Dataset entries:
++++++

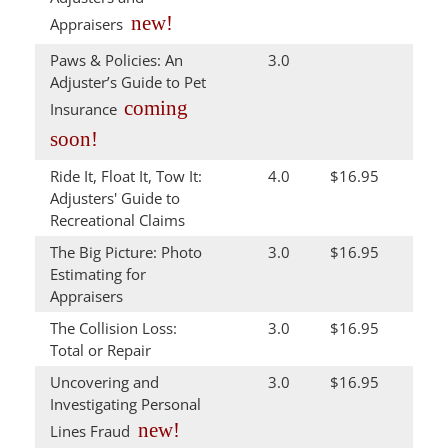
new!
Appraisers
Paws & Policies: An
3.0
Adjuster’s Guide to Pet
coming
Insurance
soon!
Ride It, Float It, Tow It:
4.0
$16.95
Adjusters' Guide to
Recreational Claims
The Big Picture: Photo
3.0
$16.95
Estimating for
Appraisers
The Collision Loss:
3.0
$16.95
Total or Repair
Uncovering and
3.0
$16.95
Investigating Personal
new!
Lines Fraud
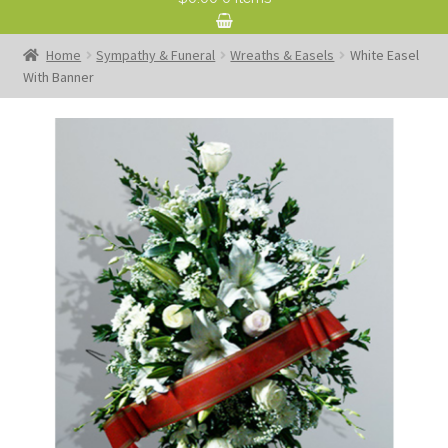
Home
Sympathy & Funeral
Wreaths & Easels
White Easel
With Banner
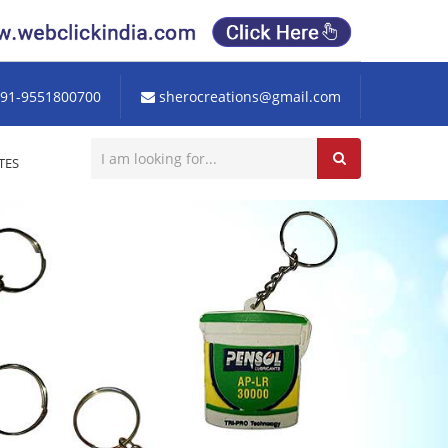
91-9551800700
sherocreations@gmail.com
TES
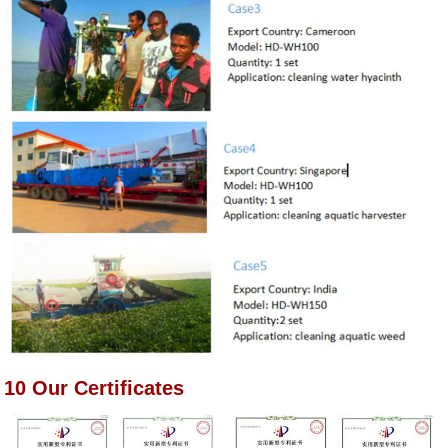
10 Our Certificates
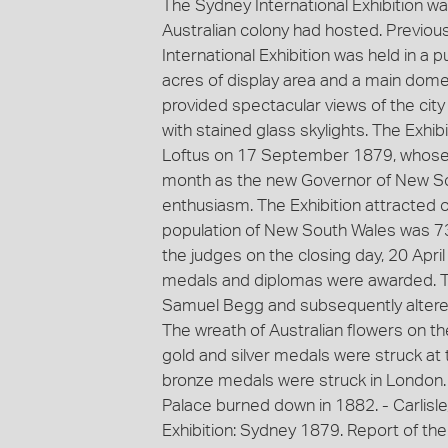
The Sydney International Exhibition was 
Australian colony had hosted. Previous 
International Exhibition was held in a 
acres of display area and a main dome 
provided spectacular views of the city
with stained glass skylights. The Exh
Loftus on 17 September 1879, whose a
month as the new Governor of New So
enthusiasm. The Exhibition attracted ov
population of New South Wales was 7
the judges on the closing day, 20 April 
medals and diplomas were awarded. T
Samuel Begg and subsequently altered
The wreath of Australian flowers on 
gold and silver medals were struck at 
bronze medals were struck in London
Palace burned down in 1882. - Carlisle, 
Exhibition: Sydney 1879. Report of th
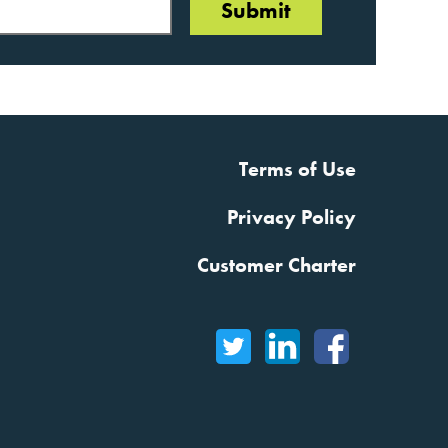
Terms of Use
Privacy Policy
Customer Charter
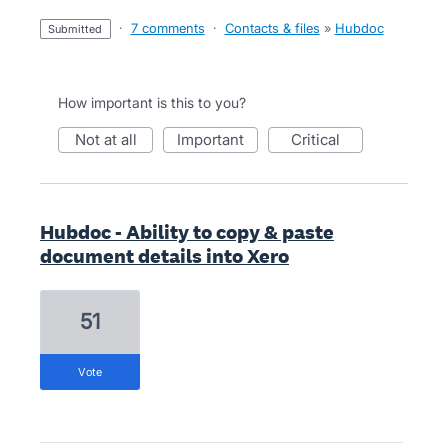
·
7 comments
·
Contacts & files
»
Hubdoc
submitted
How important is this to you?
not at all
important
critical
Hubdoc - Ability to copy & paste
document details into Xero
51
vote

++++++

## Activity
Exact copy, pictures excluded: restate every record above word for word.

## Completed task
new!
Appraisers
Paws & Policies: An
3.0
Adjuster’s Guide to Pet
coming
Insurance
soon!
Ride It, Float It, Tow It:
4.0
$16.95
Adjusters' Guide to
Recreational Claims
The Big Picture: Photo
3.0
$16.95
Estimating for
Appraisers
The Collision Loss:
3.0
$16.95
Total or Repair
Uncovering and
3.0
$16.95
Investigating Personal
new!
Lines Fraud
Home
Sympathy & Funeral
Wreaths & Easels
White Easel
With Banner
91-9551800700
sherocreations@gmail.com
TES
10 Our Certificates
The Sydney International Exhibition was 
Australian colony had hosted. Previous 
International Exhibition was held in a 
acres of display area and a main dome 
provided spectacular views of the city
with stained glass skylights. The Exh
Loftus on 17 September 1879, whose a
month as the new Governor of New So
enthusiasm. The Exhibition attracted ov
population of New South Wales was 7
the judges on the closing day, 20 April 
medals and diplomas were awarded. T
Samuel Begg and subsequently altered
The wreath of Australian flowers on 
gold and silver medals were struck at 
bronze medals were struck in London
Palace burned down in 1882. - Carlisle, 
Exhibition: Sydney 1879. Report of th
Terms of Use
Privacy Policy
Customer Charter
·
7 comments
·
Contacts & files
»
Hubdoc
submitted
How important is this to you?
not at all
important
critical
Hubdoc - Ability to copy & paste
document details into Xero
51
vote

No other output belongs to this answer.